The problem would soon become one of scale. He’d started his operation small, since Tucker was a careful man, and size made for greed. That would soon become impossible. His supply of pure refined heroin was far more extensive than his partners knew. They were, for now, happy that its quality was so high, and he would gradually reveal to them the magnitude of his supply, while never giving them a hint of his method of shipment, for which he regularly congratulated himself. The sheer elegance of it was striking, even to him. The best government estimates – he kept track of such things – of heroin imports from Europe, the ‘French’ or ‘Sicilian’ connection, since they could never seem to get the terminology right, amounted to roughly one metric ton of pure drugs per year. That, Tucker judged, would have to grow, because drugs were the coming thing in American vice. If he could bring in a mere twenty kilos of drugs per week – and his shipment modality was capable of more than that – he had that number beaten, and he didn’t have to worry about customs inspectors. Tucker had set up his organization with a careful eye on the security issue. For starters, none of the important people on his team touched drugs. To do so was death, a fact that he had made clear early on in the simplest and clearest possible way. The distant end of the operation required only six people. Two procured the drugs from local sources whose security was guaranteed by the usual means – large sums of cash paid to the right people. The four on-site morticians were also very well paid and had been selected for their businesslike stability. The United States Air Force handled transportation, reducing his costs and headaches for what was usually the most complicated and dangerous part of the import process. The two at the receiving station were similarly careful men. More than once, they’d reported, circumstances had compelled them to leave the heroin in the bodies, which had been duly buried. That was too bad, of course, but a good business was a careful business, and the street markup easily compensated for the loss. Besides, those two knew what would happen if they even thought about diverting a few kilos for their own enterprises.

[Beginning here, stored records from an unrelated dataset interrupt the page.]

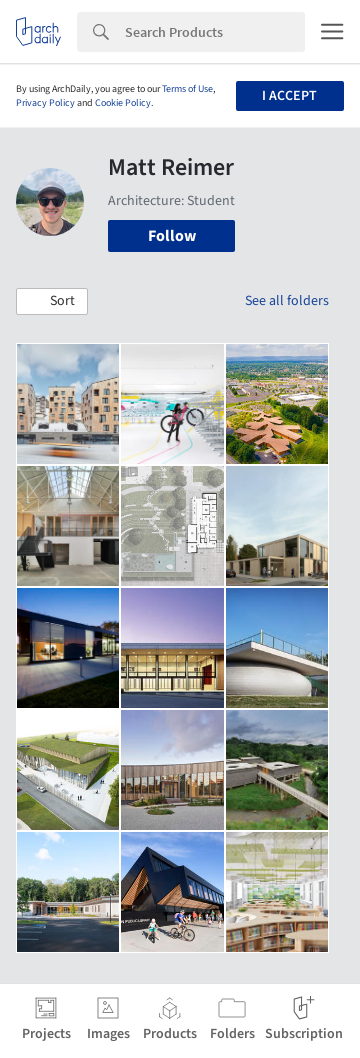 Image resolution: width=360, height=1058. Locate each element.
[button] (52, 302)
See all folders (287, 301)
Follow (172, 236)
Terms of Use (187, 89)
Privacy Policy (45, 103)
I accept (289, 96)
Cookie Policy (123, 103) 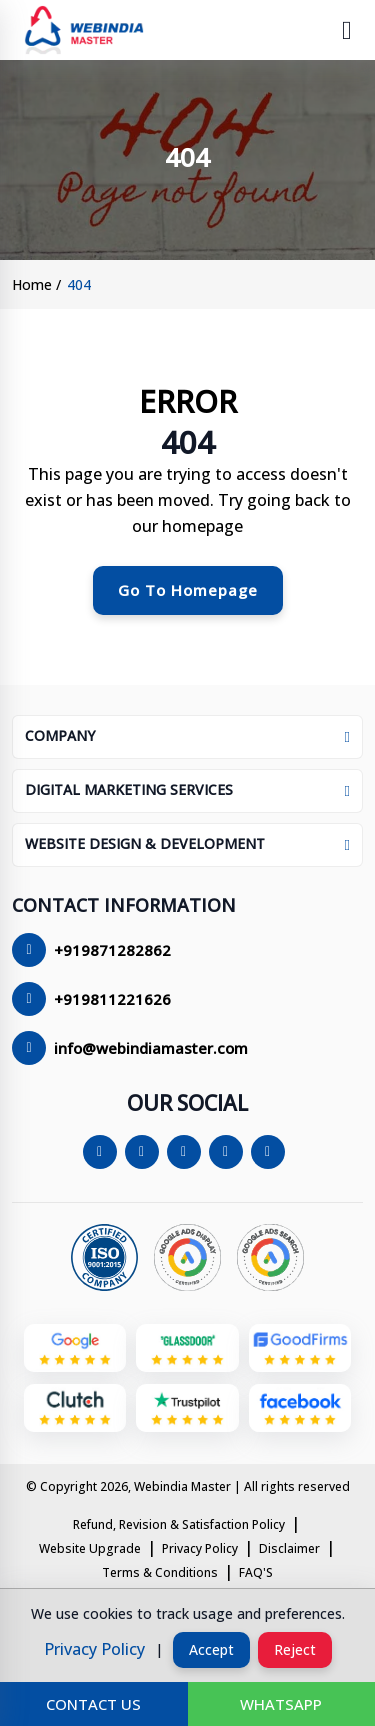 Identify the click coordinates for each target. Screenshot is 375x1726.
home (32, 284)
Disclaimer (289, 1548)
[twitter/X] (146, 1152)
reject (295, 1649)
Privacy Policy (200, 1548)
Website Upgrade (90, 1548)
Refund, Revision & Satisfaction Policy (179, 1524)
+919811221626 (112, 999)
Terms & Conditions (160, 1572)
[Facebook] (104, 1152)
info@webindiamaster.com (151, 1048)
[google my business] (75, 1353)
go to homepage (188, 590)
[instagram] (188, 1152)
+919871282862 (112, 950)
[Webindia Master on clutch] (75, 1413)
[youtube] (272, 1152)
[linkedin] (230, 1152)
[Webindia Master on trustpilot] (187, 1413)
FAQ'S (256, 1572)
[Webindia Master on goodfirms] (300, 1353)
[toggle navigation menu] (347, 30)
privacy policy (94, 1649)
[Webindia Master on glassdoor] (187, 1353)
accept (211, 1649)
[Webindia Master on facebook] (300, 1413) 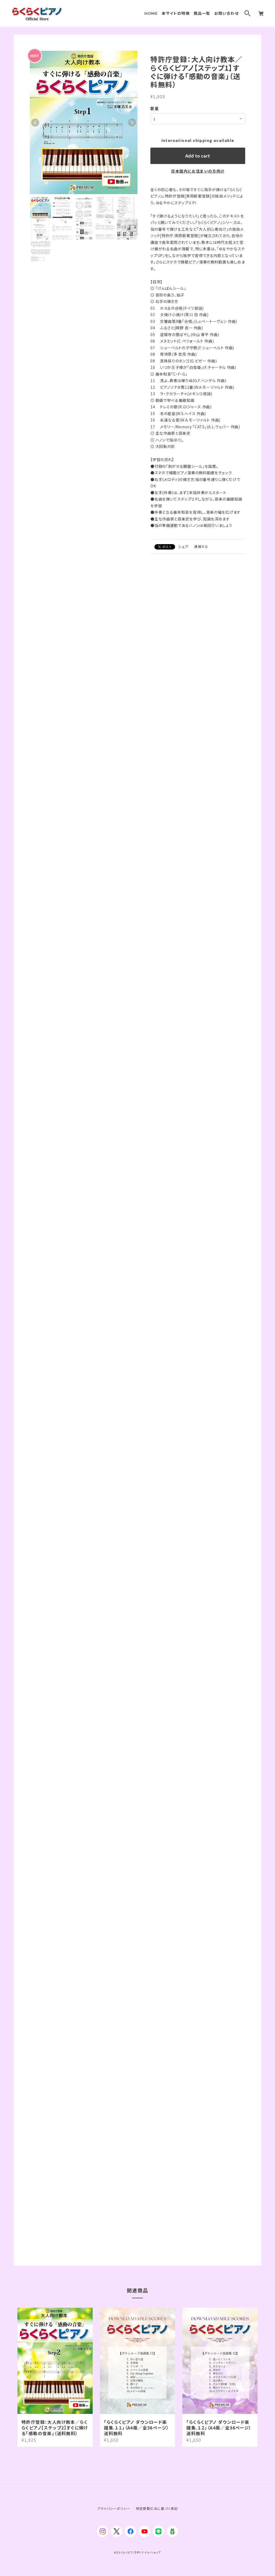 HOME (151, 13)
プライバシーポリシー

From there it was merely a matter of transport by automobile to a convenient place, and that was handled by a trusted and well-paid man who never once exceeded a speed limit. Doing things on the Bay, Tucker thought, sipping on his beer and watching a baseball game, was his masterstroke. In addition to all the other advantages that the location gave him, he’d given his new partners reason to believe that the drugs were dropped off ships heading up the Chesapeake Bay to the Port of Baltimore – which they thought wonderfully clever – when in fact he transported them himself from a covert pickup point. Angelo Vorano had proven that by buying his dumb little sailboat and offering to make a pickup. Convincing Eddie and Tony that he’d burned them to the police had been so easy.

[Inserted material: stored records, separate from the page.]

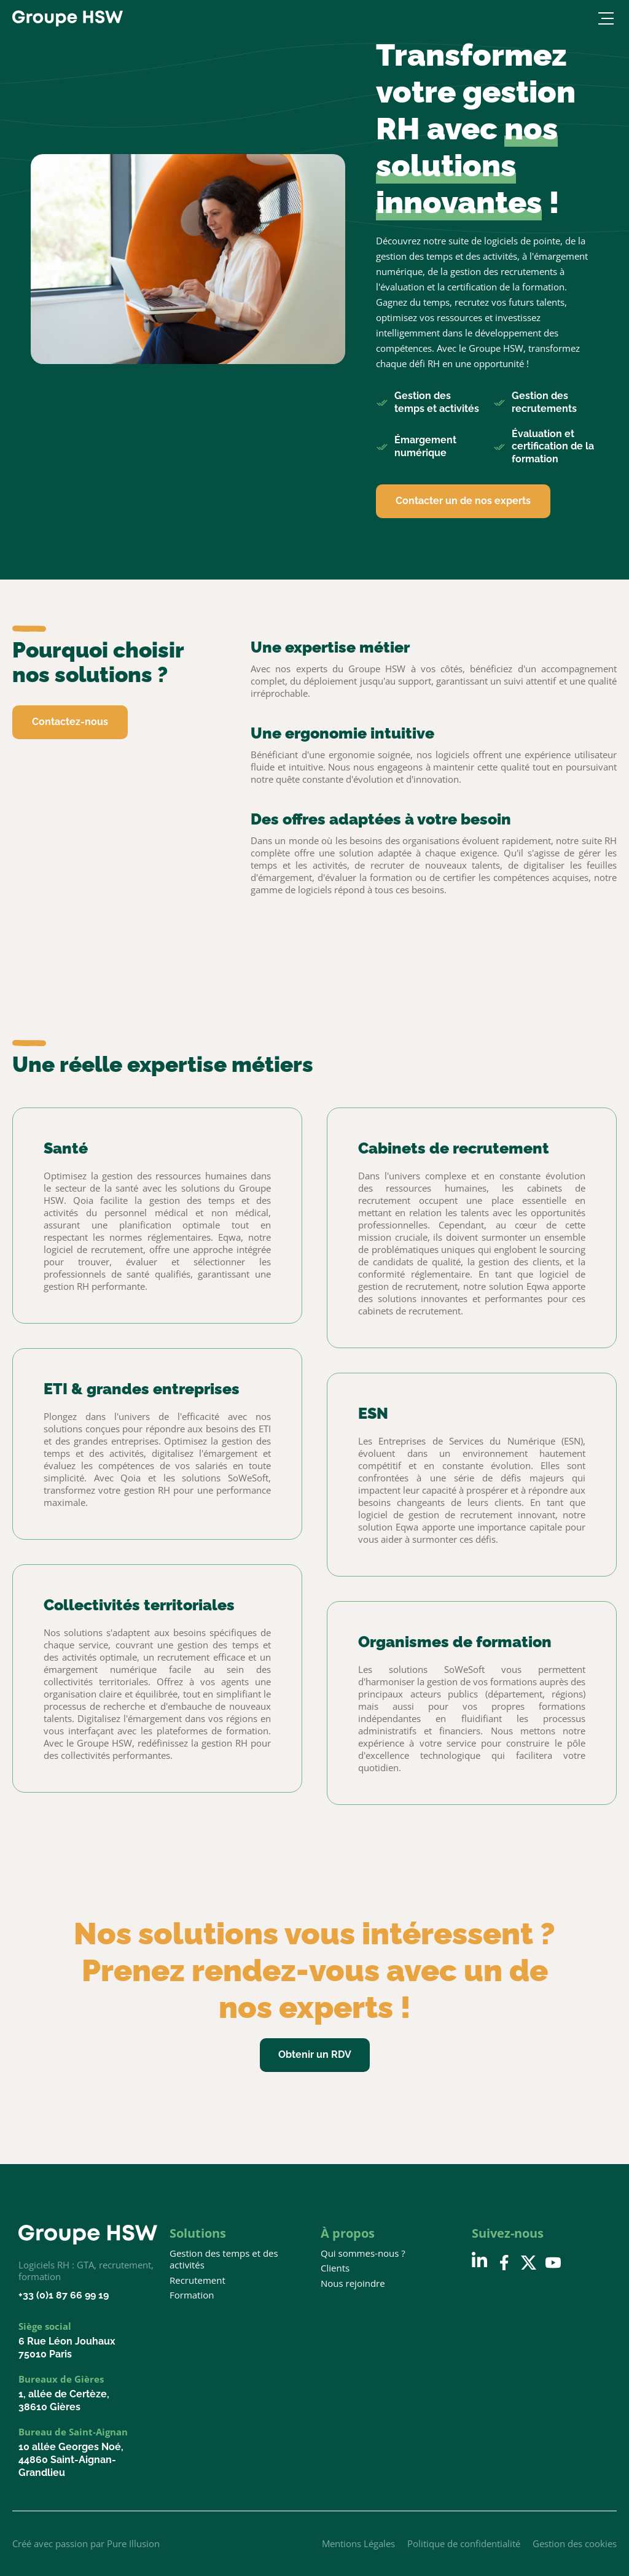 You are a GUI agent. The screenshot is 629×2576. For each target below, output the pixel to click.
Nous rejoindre (353, 2283)
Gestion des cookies (575, 2543)
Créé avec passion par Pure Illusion (86, 2543)
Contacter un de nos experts (463, 500)
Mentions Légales (358, 2543)
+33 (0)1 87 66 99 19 (63, 2295)
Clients (335, 2268)
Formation (192, 2295)
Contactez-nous (70, 721)
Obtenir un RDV (314, 2054)
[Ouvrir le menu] (604, 18)
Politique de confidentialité (463, 2543)
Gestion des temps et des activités (224, 2259)
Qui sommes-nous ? (363, 2253)
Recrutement (197, 2280) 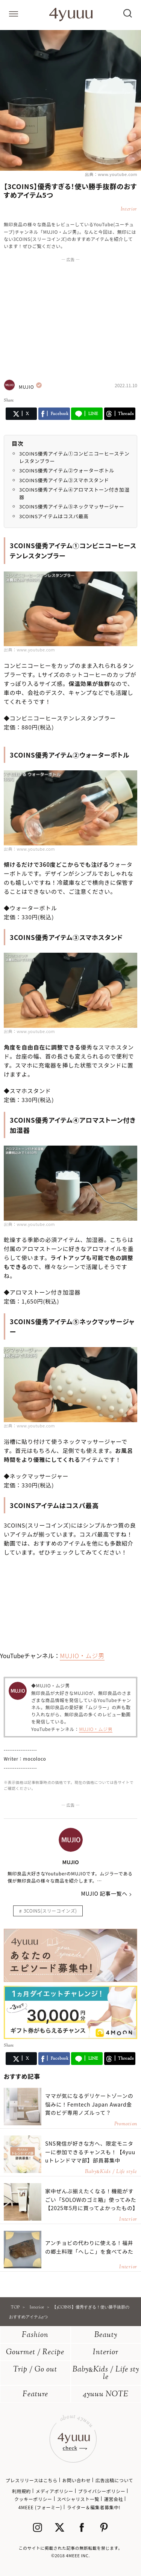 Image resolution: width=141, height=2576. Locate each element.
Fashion (35, 2335)
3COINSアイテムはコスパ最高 (54, 516)
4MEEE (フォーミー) (40, 2507)
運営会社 (113, 2499)
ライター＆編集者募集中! (94, 2507)
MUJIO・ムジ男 (82, 1655)
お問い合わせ (76, 2480)
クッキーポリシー (33, 2499)
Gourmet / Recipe (35, 2352)
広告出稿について (114, 2480)
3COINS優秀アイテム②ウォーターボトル (66, 470)
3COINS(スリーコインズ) (50, 1910)
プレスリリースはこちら (32, 2480)
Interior (105, 2352)
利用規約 (21, 2491)
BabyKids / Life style (106, 2373)
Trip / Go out (35, 2369)
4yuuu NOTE (106, 2394)
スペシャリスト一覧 (78, 2499)
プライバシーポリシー (102, 2491)
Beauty (105, 2335)
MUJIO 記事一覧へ (104, 1893)
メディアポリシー (54, 2491)
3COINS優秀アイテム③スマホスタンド (64, 480)
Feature (35, 2394)
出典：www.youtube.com (111, 174)
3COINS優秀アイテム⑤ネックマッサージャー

With a little luck he could take over the entire East Coast heroin market for as long as Americans continued to die in Vietnam. It was also time, he told himself, to plan for the peace that would probably break out some day. In the meantime he needed to think about finding a way to expand his distribution network. What he had, while it had worked, and while it had brought him to the attention of his new partners, was rapidly becoming outdated. It was too small for his ambitions, and soon it would have to be restructured. But one thing at a time.